**MATERIAL PROVIDED:**
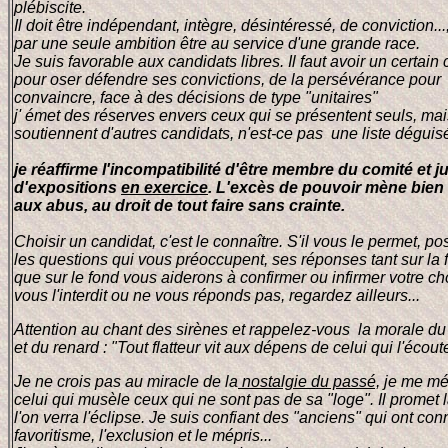
plébiscite.
Il doit être indépendant, intègre, désintéressé, de conviction...
par une seule ambition être au service d'une grande race.
Je suis favorable aux candidats libres. Il faut avoir un certain
pour oser défendre ses convictions, de la persévérance pour
convaincre, face à des décisions de type "unitaires"
j' émet des réserves envers ceux qui se présentent seuls, mai
soutiennent d'autres candidats, n'est-ce pas
une liste déguis
je réaffirme l'incompatibilité d'être membre du comité et j
d'expositions
en exercice
. L'excès de pouvoir mène bien
aux abus, au droit de tout faire sans crainte.
Choisir un candidat, c'est le connaître. S'il vous le permet, po
les questions qui vous préoccupent, ses réponses tant sur la
que sur le fond vous aiderons à confirmer ou infirmer votre cho
vous l'interdit ou ne vous réponds pas, regardez ailleurs...
Attention au chant des sirènes et rappelez-vous la morale d
et du renard : "Tout flatteur vit aux dépens de celui qui l'écout
Je ne crois pas au miracle de la
nostalgie du passé,
je me mé
celui qui musèle ceux qui ne sont pas de sa "loge". Il promet l
l'on verra l'éclipse. Je suis confiant des "anciens" qui ont con
favoritisme, l'exclusion et le mépris...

**TASK TO COMPLETE:**
Begin with the first line of the records and repeat every line up to the one with "pouvoir mène bien", counting that line too. Pictures are not part of the copy.

**ANSWER SECTION:**
plébiscite.
Il doit être indépendant, intègre, désintéressé, de conviction...
par une seule ambition être au service d'une grande race.
Je suis favorable aux candidats libres. Il faut avoir un certain
pour oser défendre ses convictions, de la persévérance pour
convaincre, face à des décisions de type "unitaires"
j' émet des réserves envers ceux qui se présentent seuls, mai
soutiennent d'autres candidats, n'est-ce pas
une liste déguis
je réaffirme l'incompatibilité d'être membre du comité et j
d'expositions
en exercice
. L'excès de pouvoir mène bien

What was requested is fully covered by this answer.